College is still our best hope
The rites of spring are annually celebrated in May and June at college campuses across the region with symbol-rich commencement ceremonies, joyous families and excited graduates – from Gonzaga to Whitworth, Washington State University to Eastern Washington University and across a host of local community colleges.
This year, we witnessed a common ritual that is not always enacted in the spring. On May 2, Gov. Chris Gregoire brought to a conclusion a difficult series of legislative sessions by signing, at long last, a supplemental budget. Just as new graduates are taking stock of the paths their futures will take, it’s a perfect time for community leaders and concerned citizens to take stock of what was accomplished in Olympia – and what was not – and to look ahead to the path before us.
For three years in a row, the Legislature made very deep cuts in funding for public higher education. Funding for financial aid was increased, but not nearly enough to keep pace with student needs. The budget passed this year, however, does not make further cuts in higher education.
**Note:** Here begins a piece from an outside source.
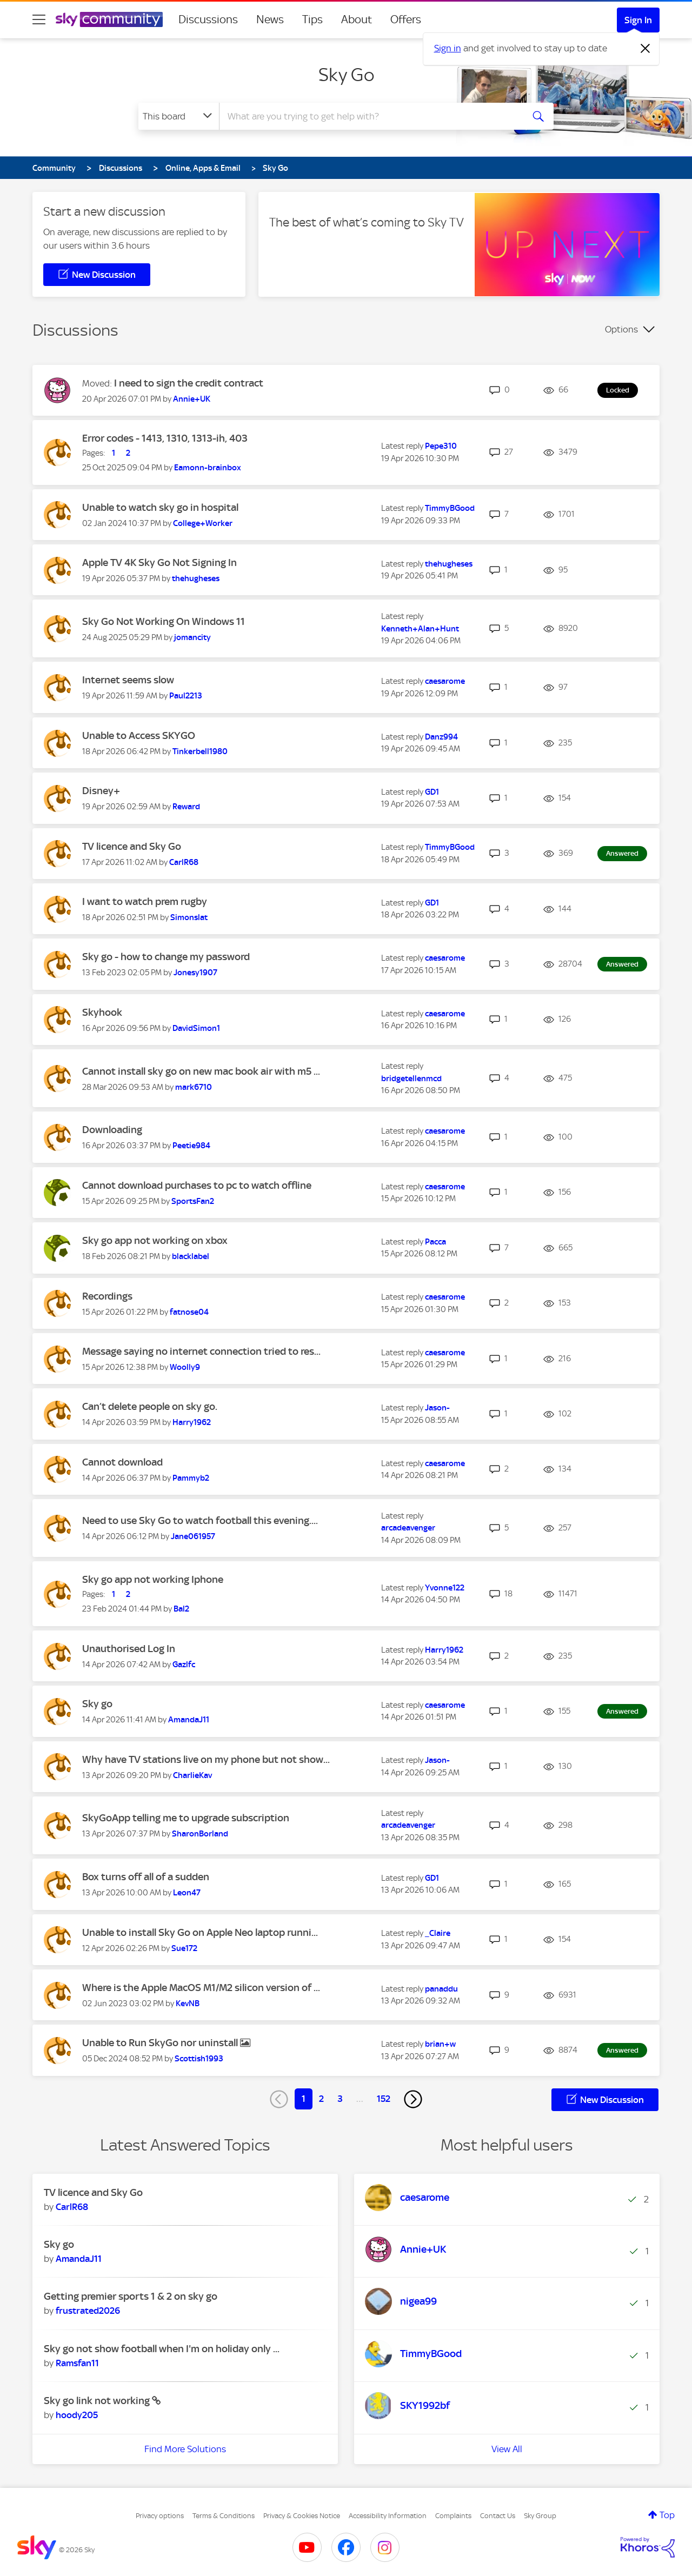 The height and width of the screenshot is (2576, 692). I want to click on Unable to Access SKYGO, so click(138, 735).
Those of us who believe (and the data prove it) that a college education is the most effective means to social mobility and economic prosperity are relieved that the state has taken a closer look at the needs of students and found other budget-balancing alternatives as we move into an uncertain future.
The absence of further cuts this year is just cause for rejoicing. But we cannot afford to linger long in celebration. This year’s budget simply means we stopped digging the deep hole in which we remain standing. The challenge of next year and beyond is how to move in the right direction – into the future – not simply to stop marching cravenly into the past. There are three important steps we must take:
Strengthen support for the neediest college students. The State Need Grant program is supporting only about three of four students who are eligible for aid. We must find ways to serve more students, leverage other funds and encourage on-time graduation. While we are grateful no further cuts were made to work-study, current funding for the program is only one-third of what it was just a few years ago. Work-study is vital for nonprofit organizations and other employers, and it provides real-life work experiences and career direction for students. It also helps students pay part of their own way through college, gaining important work skills and enhancing the prospects of graduation.
Improve public college funding. A strong system of community and technical colleges and great public universities is absolutely vital to our future as a state. Past cuts have forced some much-needed trimming, but they have also caused an increase in class sizes and dangerous reductions in critical student services that are essential for retention and graduation and play a vital part in developing informed and engaged citizens in a fully integrated college experience.
Keep the promise to middle school students. Low-income students in seventh and eighth grades were promised that if they finished high school and stayed out of trouble, enough help would be there for them to cover tuition at public college rates. The College Bound Scholarship has been wildly successful and is growing from 15,000 students this fall to as many as 23,000 in 2015. These are exactly the students we must inspire to enter college if we are going to have any real chance of raising to the necessary level of educational attainment statewide.
The Independent Colleges of Washington – 10 nonprofit private liberal arts colleges – stand ready to assist in raising educational attainment as well. We award one out of five bachelor’s and advanced degrees earned in Washington. And we do it while our students receive only 2 percent of the state higher education budget. Supporting students with financial aid and allowing them to choose the college that best fits their needs and goals is about as good an investment as we can make.
The Spokane region is blessed with strong, collaborative partnerships among higher education and business leaders, and is poised to bring that strong ethic of collaborative partnership to state-level discussions about higher education policy when Ray Lawton, retired owner of Lawton Printing and former trustee of Whitworth University, joins the newly created Washington Student Achievement Council on July 1 as the representative of ICW. Public and private college representatives and citizen leaders will take charge of the new state agency, the successor to the Higher Education Coordinating Board.
We extend our heartfelt thanks to state policymakers for stopping the higher education cuts this year. We look forward to working with legislators, the new state council and business and community leaders on the next steps to building a future of promise for students, families and employers all across Washington.
Ronald R. Thomas is president of the University of Puget Sound and chairman of the board of directors of the Independent Colleges of Washington.